*WHAT TO WORK ON*.
Work out how many lines in the listing below include the word "Salvador"; answer with the number alone.

*SOURCE DATA*.
========================

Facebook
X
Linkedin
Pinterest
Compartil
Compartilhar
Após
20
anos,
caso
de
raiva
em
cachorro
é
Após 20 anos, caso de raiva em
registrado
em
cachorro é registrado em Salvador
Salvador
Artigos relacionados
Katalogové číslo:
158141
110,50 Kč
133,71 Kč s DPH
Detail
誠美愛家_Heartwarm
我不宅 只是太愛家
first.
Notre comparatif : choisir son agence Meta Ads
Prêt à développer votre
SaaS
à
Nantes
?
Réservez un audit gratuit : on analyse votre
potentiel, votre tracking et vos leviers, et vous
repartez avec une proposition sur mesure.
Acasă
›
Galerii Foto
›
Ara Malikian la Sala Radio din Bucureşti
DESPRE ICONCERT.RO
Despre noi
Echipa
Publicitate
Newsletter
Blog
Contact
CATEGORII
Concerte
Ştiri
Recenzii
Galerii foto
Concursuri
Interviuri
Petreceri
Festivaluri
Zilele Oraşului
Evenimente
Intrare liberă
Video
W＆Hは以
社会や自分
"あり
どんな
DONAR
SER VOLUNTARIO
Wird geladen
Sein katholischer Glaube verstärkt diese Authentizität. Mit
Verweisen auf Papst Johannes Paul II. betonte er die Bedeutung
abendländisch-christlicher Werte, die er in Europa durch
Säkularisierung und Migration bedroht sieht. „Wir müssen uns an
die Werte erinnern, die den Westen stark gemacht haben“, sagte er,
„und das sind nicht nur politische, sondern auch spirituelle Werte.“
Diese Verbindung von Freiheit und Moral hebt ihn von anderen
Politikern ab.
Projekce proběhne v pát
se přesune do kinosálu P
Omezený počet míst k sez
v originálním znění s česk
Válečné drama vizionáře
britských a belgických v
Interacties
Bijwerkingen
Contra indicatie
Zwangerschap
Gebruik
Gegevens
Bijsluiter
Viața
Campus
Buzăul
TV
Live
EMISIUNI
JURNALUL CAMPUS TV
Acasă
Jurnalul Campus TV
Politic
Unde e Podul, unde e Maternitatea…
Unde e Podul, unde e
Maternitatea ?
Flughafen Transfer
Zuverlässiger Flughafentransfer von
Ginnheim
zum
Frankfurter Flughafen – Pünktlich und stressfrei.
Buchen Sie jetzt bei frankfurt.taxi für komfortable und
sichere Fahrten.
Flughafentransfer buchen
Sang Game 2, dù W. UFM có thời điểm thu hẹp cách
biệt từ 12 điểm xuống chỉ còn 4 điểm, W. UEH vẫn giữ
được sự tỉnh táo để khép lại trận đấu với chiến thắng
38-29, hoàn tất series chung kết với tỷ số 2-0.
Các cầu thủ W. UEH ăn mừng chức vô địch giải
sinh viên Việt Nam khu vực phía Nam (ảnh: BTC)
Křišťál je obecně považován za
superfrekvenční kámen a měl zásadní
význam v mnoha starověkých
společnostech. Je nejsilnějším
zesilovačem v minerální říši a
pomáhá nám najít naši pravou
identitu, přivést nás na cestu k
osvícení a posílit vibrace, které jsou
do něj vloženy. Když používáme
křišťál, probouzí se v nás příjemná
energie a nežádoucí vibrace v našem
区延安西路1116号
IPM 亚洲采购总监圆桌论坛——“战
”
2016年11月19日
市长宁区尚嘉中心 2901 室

========================

*COMPLETED TASK*.
2